The man in charge of the Department of Health’s interim deal with CSC says it wants to normalise the health IT market and expects no more than 20 trusts to take Lorenzo under the new agreement.

In an exclusive interview with EHI, the senior responsible owner for local service provider programmes at the DH, Tim Donohoe, went into never-released- before detail about the deal.

He also promised a more transparent approach moving forward.

CSC was the local service provider for the North Midlands and East of England under NPfIT, but was locked in a long renegotiation of its contract after the fourth ‘early adopter’ site for its electronic patient record system pulled out in 2011.

A revised deal, announced last September, removed the company’s exclusive right as IT provider in the NME, but promised central funding for the Lorenzo software and deployment support if a trust could develop a “robust business case” that was approved by an NME Programme Board.

The first four trusts to take Lorenzo have now been approved by the board.

Donohoe said the interim deal was legally binding and had changed the market from CSC having an exclusive hold on two thirds of NME trusts, to an open market where he expected no more than 20 trusts to sign-up for the company’s EPR.

“We’ve taken a big step to open up the market and yes there is a short term impact, but hopefully over time there will be a new equilibrium as suppliers find that trusts aren’t necessarily looking for the CSC solution,” said Donohoe.

Four or five trusts had looked closely at the deal and decided Lorenzo was not a good fit for them.

“Twenty is the magic number in my head and I’ve been telling all the other suppliers that I think this is the maximum they [CSC] can end up with,” added Donohoe.

He said the “pot of money” allocated for additional support could cover up to 22 trusts, but the funding position would be reviewed after 15 signed up.

“If we get to 22 and all the money for the additional funding has gone, trusts will be entering into further deployments of Lorenzo on the basis that there is only central funding for service and deployment.”

Donohoe emphasised that the DH was not pushing the system on trusts.

“An important thing for me is that we are not here to promote Lorenzo or to promote CSC,” he said.

“A message I’m keen to get out to trusts is that getting funding isn’t that easy, so don’t abandon procurements because you think you will get something from this deal.”
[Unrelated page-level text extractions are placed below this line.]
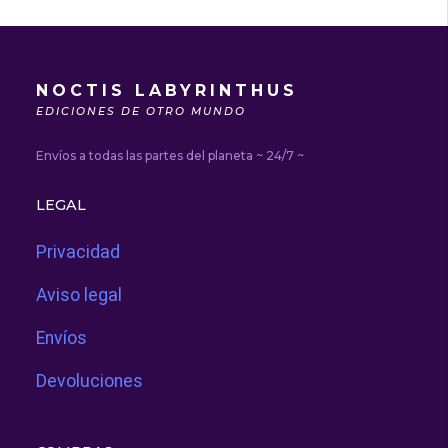
NOCTIS LABYRINTHUS
EDICIONES DE OTRO MUNDO
Envíos a todas las partes del planeta ~ 24/7 ~
LEGAL
Privacidad
Aviso legal
Envíos
Devoluciones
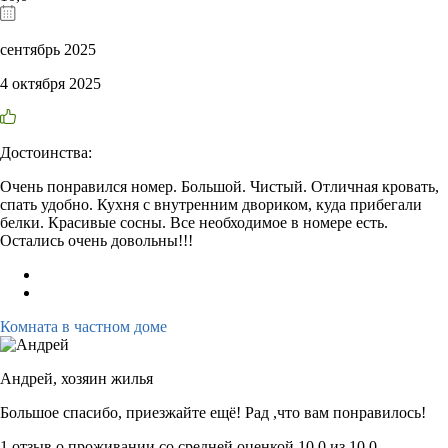
сентябрь 2025
4 октября 2025
Достоинства:
Очень понравился номер. Большой. Чистый. Отличная кровать,
спать удобно. Кухня с внутренним двориком, куда прибегали
белки. Красивые сосны. Все необходимое в номере есть.
Остались очень довольны!!!
Комната в частном доме
Андрей,
хозяин жилья
Большое спасибо, приезжайте ещё! Рад ,что вам понравилось!
1 отзыв
о проживании со средней оценкой
10,0
из
10,0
Derby Hospitals NHS Foundation Trust and Tameside Hospital NHS Foundation Trust had their business cases approved by the NME Programme Board in March and Walsall Healthcare NHS Trust and The George Eliot Hospital NHS Trust had their cases approved last week.

Donohoe said these first four trusts would be a “test bed” to make sure the deployment timescale set by CSC was doable.

“We didn’t agree with CSC’s estimations of how quickly things could be done and so we’re using the first four as a means of testing what they think they can do,” he explained.

The Ipswich Hospital NHS Trust was due to present its business case to the Programme Board last week, but the process was delayed while the case underwent a due diligence review. If approved, the trust expects to receive £14m in funding for deployment and service costs.

Donohoe said the DH wanted to make sure Lorenzo was a viable solution for trusts and that CSC did not take on more than it could handle.

“The idea that trusts would have to make a business case didn’t exist under the previous arrangement,” he said.

“That business case has to be approved both on trust board level and then again at the DH programme board level in order to make sure that the business case makes sense and that the investment is worthwhile, and secondly that CSC are not overcommitted.”

The government expected trusts to show a return on investment of around 250%.

Donohoe said that funding would vary from trust to trust and they would only be paid after costs were incurred.